"""
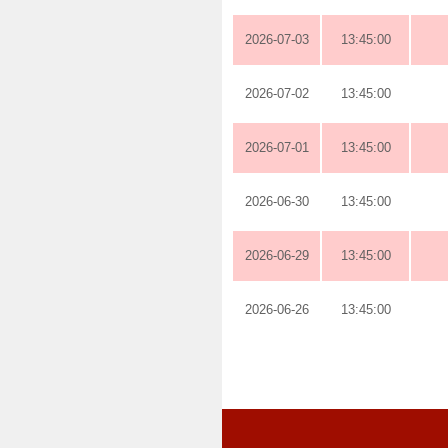
2026-07-03
13:45:00
2026-07-02
13:45:00
2026-07-01
13:45:00
2026-06-30
13:45:00
2026-06-29
13:45:00
2026-06-26
13:45:00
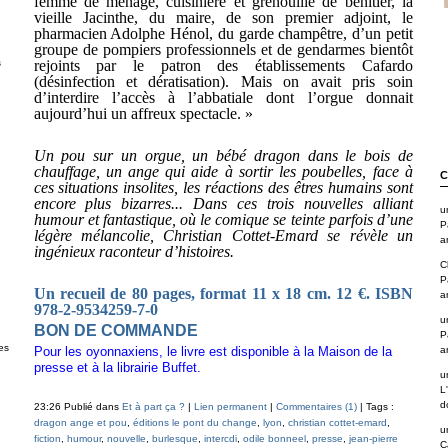
femme de ménage, cuisinière et grenouille de bénitier, la
vieille Jacinthe, du maire, de son premier adjoint, le
ph
armacien Adolphe Hénol, du garde champêtre, d’un petit
groupe de pompiers professionnels et de gendarmes bientôt
s
rejoints par le patron des établissements Cafardo
(désinfection et dératisation). Mais on avait pris soin
d’interdire l’accès à l’abbatiale dont l’orgue donnait
aujourd’hui un affreux spectacle. »
Un pou sur un orgue, un bébé dragon dans le bois de
chauffage, un ange qui aide à sortir les poubelles, face à
C
ces situations insolites, les réactions des êtres humains sont
encore plus bizarres... Dans ces trois nouvelles alliant
u
humour et fantastique, où le comique se teinte parfois d’une
P
légère mélancolie, Christian Cottet-Emard se révèle un
a
ingénieux raconteur d’histoires.
C
P
Un recueil de 80 pages, format 11 x 18 cm. 12 €. ISBN
a
978-2-9534259-7-0
u
BON DE COMMANDE
P
es
a
Pour les oyonnaxiens, le livre est disponible à la Maison de la
presse et à la librairie Buffet.
u
L
d
23:26 Publié dans
Et à part ça ?
|
Lien permanent
|
Commentaires (1)
| Tags :
dragon ange et pou
,
éditions le pont du change
,
lyon
,
christian cottet-emard
,
u
fiction
,
humour
,
nouvelle
,
burlesque
,
intercdi
,
odile bonneel
,
presse
,
jean-pierre
C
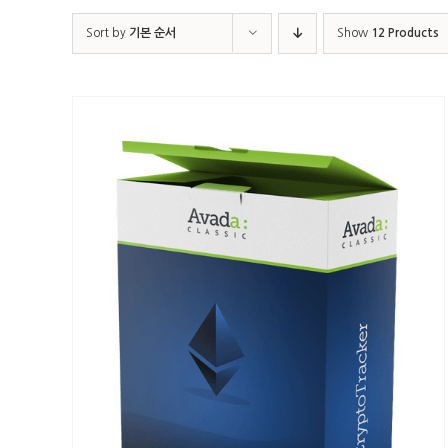
Sort by
기본 순서
Show
12 Products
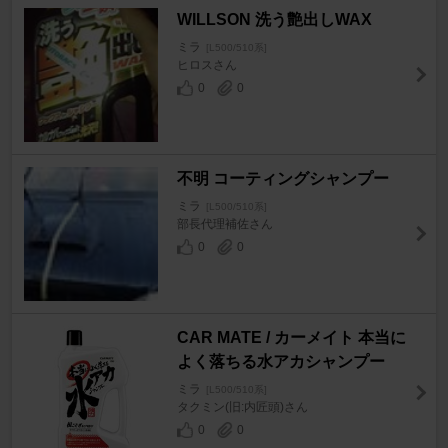
WILLSON 洗う艶出しWAX
ミラ
[L500/510系]
ヒロスさん
0
0
不明 コーティングシャンプー
ミラ
[L500/510系]
部長代理補佐さん
0
0
CAR MATE / カーメイト 本当に
よく落ちる水アカシャンプー
ミラ
[L500/510系]
タクミン(旧:内匠頭)さん
0
0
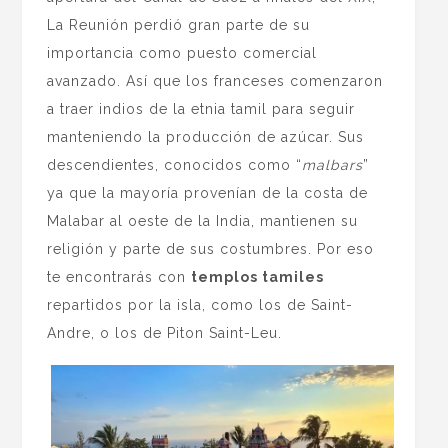
La Reunión perdió gran parte de su
importancia como puesto comercial
avanzado. Así que los franceses comenzaron
a traer indios de la etnia tamil para seguir
manteniendo la producción de azúcar. Sus
descendientes, conocidos como “
malbars
”
ya que la mayoría provenían de la costa de
Malabar al oeste de la India, mantienen su
religión y parte de sus costumbres. Por eso
te encontrarás con
templos tamiles
repartidos por la isla, como los de Saint-
Andre, o los de Piton Saint-Leu.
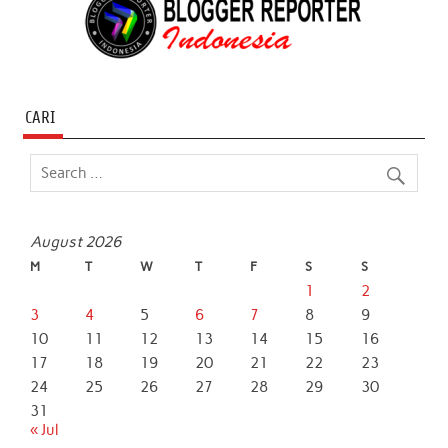
CARI
August 2026
M
T
W
T
F
S
S
1
2
3
4
5
6
7
8
9
10
11
12
13
14
15
16
17
18
19
20
21
22
23
24
25
26
27
28
29
30
31
« Jul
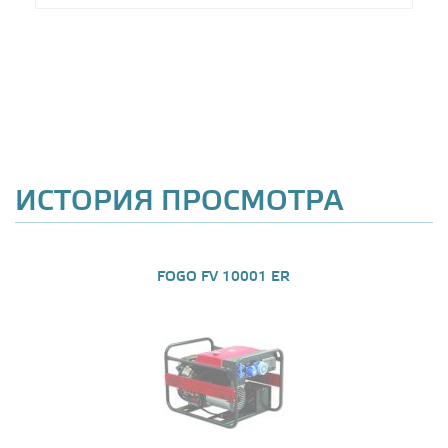
ИСТОРИЯ ПРОСМОТРА
FOGO FV 10001 ER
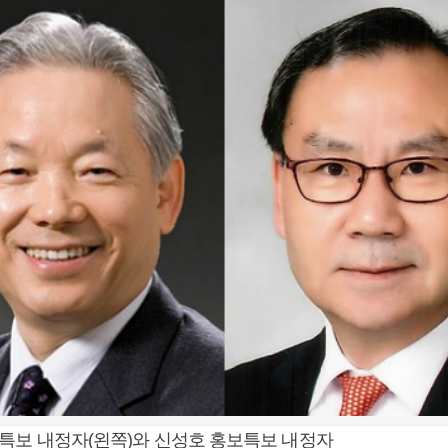
특보 내정자(왼쪽)와 신성호 홍보특보 내정자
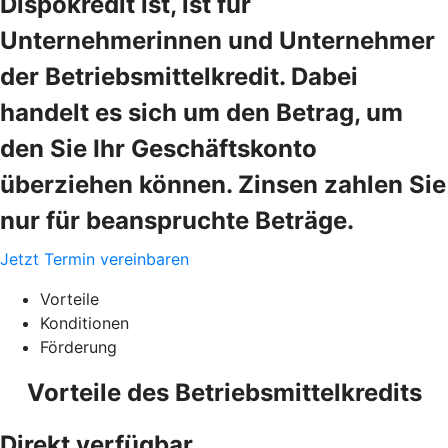
Dispokredit ist, ist für
Unternehmerinnen und Unternehmer
der Betriebsmittelkredit. Dabei
handelt es sich um den Betrag, um
den Sie Ihr Geschäftskonto
überziehen können. Zinsen zahlen Sie
nur für beanspruchte Beträge.
Jetzt Termin vereinbaren
Vorteile
Konditionen
Förderung
Vorteile des Betriebsmittelkredits
Direkt verfügbar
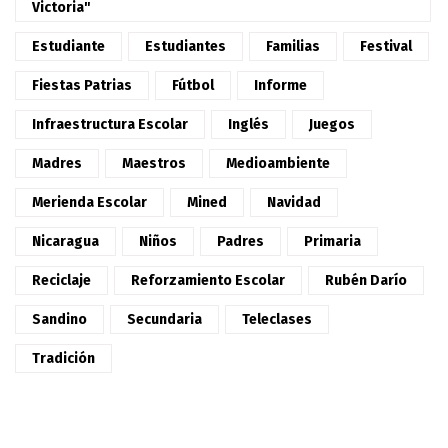
Victoria"
Estudiante
Estudiantes
Familias
Festival
Fiestas Patrias
Fútbol
Informe
Infraestructura Escolar
Inglés
Juegos
Madres
Maestros
Medioambiente
Merienda Escolar
Mined
Navidad
Nicaragua
Niños
Padres
Primaria
Reciclaje
Reforzamiento Escolar
Rubén Darío
Sandino
Secundaria
Teleclases
Tradición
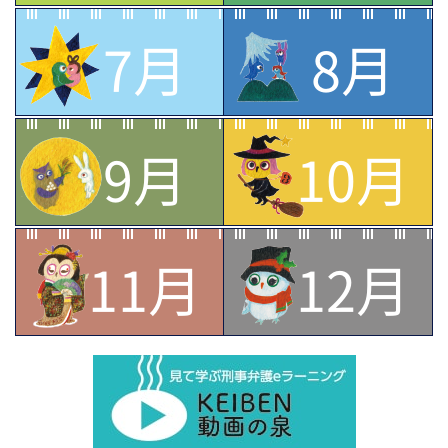
7月
8月
9月
10月
11月
12月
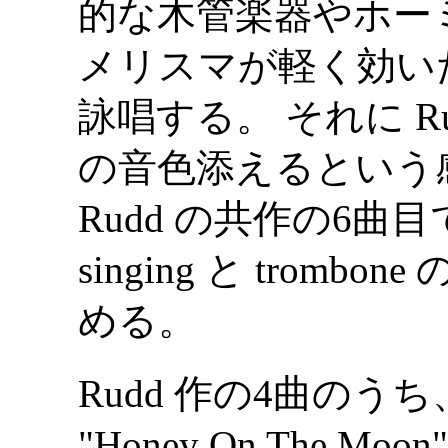
的な木管楽器やホーミー
メリスマが軽く効い
詠唱する。 それに Rud
の音色添えるという感じだ。
Rudd の共作の6曲目では、
singing と trombon
める。
Rudd 作の4曲のうち、"Ga
"Honey On The 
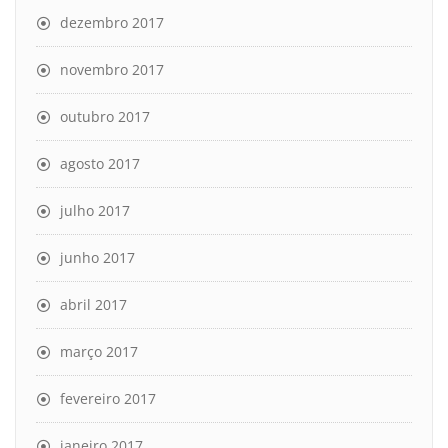
dezembro 2017
novembro 2017
outubro 2017
agosto 2017
julho 2017
junho 2017
abril 2017
março 2017
fevereiro 2017
janeiro 2017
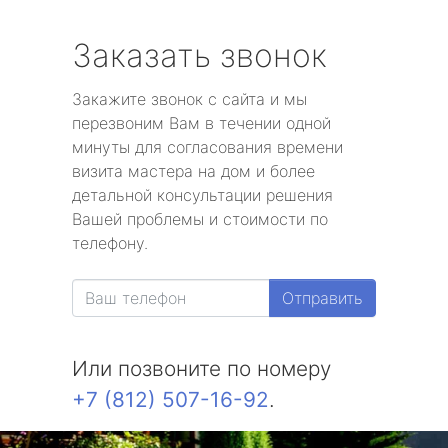
Заказать звонок
Закажите звонок с сайта и мы
перезвоним Вам в течении одной
минуты для согласования времени
визита мастера на дом и более
детальной консультации решения
Вашей проблемы и стоимости по
телефону.
Отправить
Или позвоните по номеру
+7 (812) 507-16-92
.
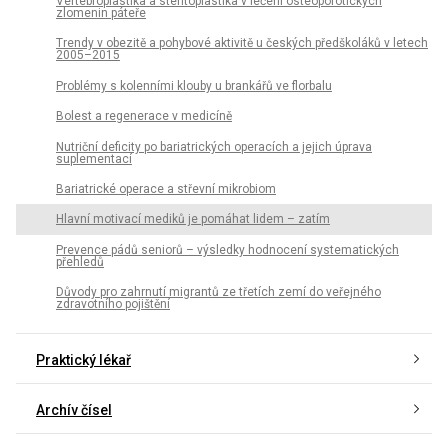
Vertebroplastika a stentoplastika v léčení osteoporotických
zlomenin páteře
Trendy v obezitě a pohybové aktivitě u českých předškoláků v letech
2005–2015
Problémy s kolenními klouby u brankářů ve florbalu
Bolest a regenerace v medicíně
Nutriční deficity po bariatrických operacích a jejich úprava
suplementací
Bariatrické operace a střevní mikrobiom
Hlavní motivací mediků je pomáhat lidem – zatím
Prevence pádů seniorů – výsledky hodnocení systematických
přehledů
Důvody pro zahrnutí migrantů ze třetích zemí do veřejného
zdravotního pojištění
Praktický lékař
Archív čísel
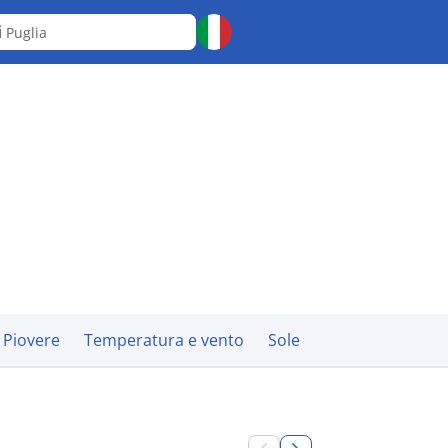
i
Puglia
Piovere
Temperatura e vento
Sole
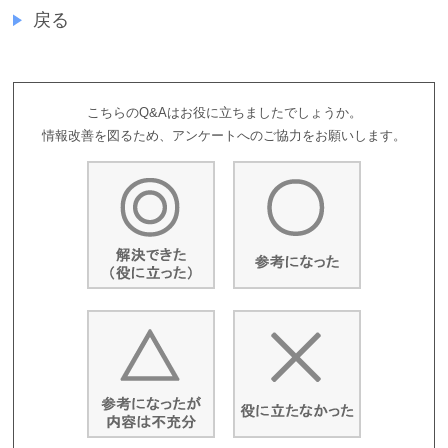
戻る
こちらのQ&Aはお役に立ちましたでしょうか。
情報改善を図るため、アンケートへのご協力をお願いします。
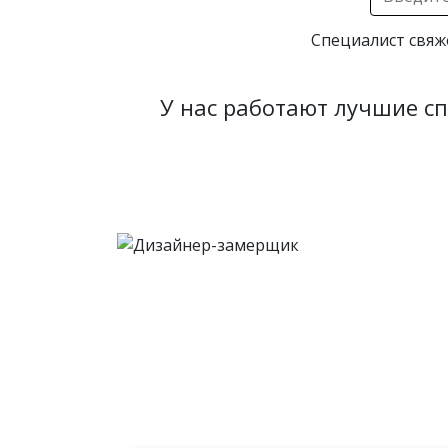
Специалист свяж
У нас работают лучшие с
"""
**WORK ITEM:** Pictures stay out of the answer; the rest of the listing above is returned exactly.

**WRITTEN REPLY:**
2026-07-03
13:45:00
2026-07-02
13:45:00
2026-07-01
13:45:00
2026-06-30
13:45:00
2026-06-29
13:45:00
2026-06-26
13:45:00
femme de ménage, cuisinière et grenouille de bénitier, la
vieille Jacinthe, du maire, de son premier adjoint, le
ph
armacien Adolphe Hénol, du garde champêtre, d’un petit
groupe de pompiers professionnels et de gendarmes bientôt
s
rejoints par le patron des établissements Cafardo
(désinfection et dératisation). Mais on avait pris soin
d’interdire l’accès à l’abbatiale dont l’orgue donnait
aujourd’hui un affreux spectacle. »
Un pou sur un orgue, un bébé dragon dans le bois de
chauffage, un ange qui aide à sortir les poubelles, face à
C
ces situations insolites, les réactions des êtres humains sont
encore plus bizarres... Dans ces trois nouvelles alliant
u
humour et fantastique, où le comique se teinte parfois d’une
P
légère mélancolie, Christian Cottet-Emard se révèle un
a
ingénieux raconteur d’histoires.
C
P
Un recueil de 80 pages, format 11 x 18 cm. 12 €. ISBN
a
978-2-9534259-7-0
u
BON DE COMMANDE
P
es
a
Pour les oyonnaxiens, le livre est disponible à la Maison de la
presse et à la librairie Buffet.
u
L
d
23:26 Publié dans
Et à part ça ?
|
Lien permanent
|
Commentaires (1)
| Tags :
dragon ange et pou
,
éditions le pont du change
,
lyon
,
christian cottet-emard
,
u
fiction
,
humour
,
nouvelle
,
burlesque
,
intercdi
,
odile bonneel
,
presse
,
jean-pierre
C
Sort by
기본 순서
Show
12 Products
WILLSON 洗う艶出しWAX
ミラ
[L500/510系]
ヒロスさん
0
0
不明 コーティングシャンプー
ミラ
[L500/510系]
部長代理補佐さん
0
0
CAR MATE / カーメイト 本当に
よく落ちる水アカシャンプー
ミラ
[L500/510系]
タクミン(旧:内匠頭)さん
0
0
La Reunión perdió gran parte de su
importancia como puesto comercial
avanzado. Así que los franceses comenzaron
a traer indios de la etnia tamil para seguir
manteniendo la producción de azúcar. Sus
descendientes, conocidos como “
malbars
”
ya que la mayoría provenían de la costa de
Malabar al oeste de la India, mantienen su
religión y parte de sus costumbres. Por eso
te encontrarás con
templos tamiles
repartidos por la isla, como los de Saint-
Andre, o los de Piton Saint-Leu.
CARI
August 2026
M
T
W
T
F
S
S
1
2
3
4
5
6
7
8
9
10
11
12
13
14
15
16
17
18
19
20
21
22
23
24
25
26
27
28
29
30
31
« Jul
ИСТОРИЯ ПРОСМОТРА
FOGO FV 10001 ER
특보 내정자(왼쪽)와 신성호 홍보특보 내정자
Dispokredit ist, ist für
Unternehmerinnen und Unternehmer
der Betriebsmittelkredit. Dabei
handelt es sich um den Betrag, um
den Sie Ihr Geschäftskonto
überziehen können. Zinsen zahlen Sie
nur für beanspruchte Beträge.
Jetzt Termin vereinbaren
Vorteile
Konditionen
Förderung
Vorteile des Betriebsmittelkredits
Direkt verfügbar
Victoria"
Estudiante
Estudiantes
Familias
Festival
Fiestas Patrias
Fútbol
Informe
Infraestructura Escolar
Inglés
Juegos
Madres
Maestros
Medioambiente
Merienda Escolar
Mined
Navidad
Nicaragua
Niños
Padres
Primaria
Reciclaje
Reforzamiento Escolar
Rubén Darío
Sandino
Secundaria
Teleclases
Tradición
7月
8月
9月
10月
11月
12月
的な木管楽器やホーミー
メリスマが軽く効い
詠唱する。 それに Rud
の音色添えるという感じだ。
Rudd の共作の6曲目では、
singing と trombon
める。
Rudd 作の4曲のうち、"Ga
"Honey On The 
dezembro 2017
novembro 2017
outubro 2017
agosto 2017
julho 2017
junho 2017
abril 2017
março 2017
fevereiro 2017
janeiro 2017
Заказать звонок
Закажите звонок с сайта и мы
перезвоним Вам в течении одной
минуты для согласования времени
визита мастера на дом и более
детальной консультации решения
Вашей проблемы и стоимости по
телефону.
Отправить
Или позвоните по номеру
+7 (812) 507-16-92
.
Vertebroplastika a stentoplastika v léčení osteoporotických
zlomenin páteře
Trendy v obezitě a pohybové aktivitě u českých předškoláků v letech
2005–2015
Problémy s kolenními klouby u brankářů ve florbalu
Bolest a regenerace v medicíně
Nutriční deficity po bariatrických operacích a jejich úprava
suplementací
Bariatrické operace a střevní mikrobiom
Hlavní motivací mediků je pomáhat lidem – zatím
Prevence pádů seniorů – výsledky hodnocení systematických
přehledů
Důvody pro zahrnutí migrantů ze třetích zemí do veřejného
zdravotního pojištění
Praktický lékař
Archív čísel
i
Puglia
Piovere
Temperatura e vento
Sole
戻る
こちらのQ&Aはお役に立ちましたでしょうか。
情報改善を図るため、アンケートへのご協力をお願いします。
Специалист свяж
У нас работают лучшие с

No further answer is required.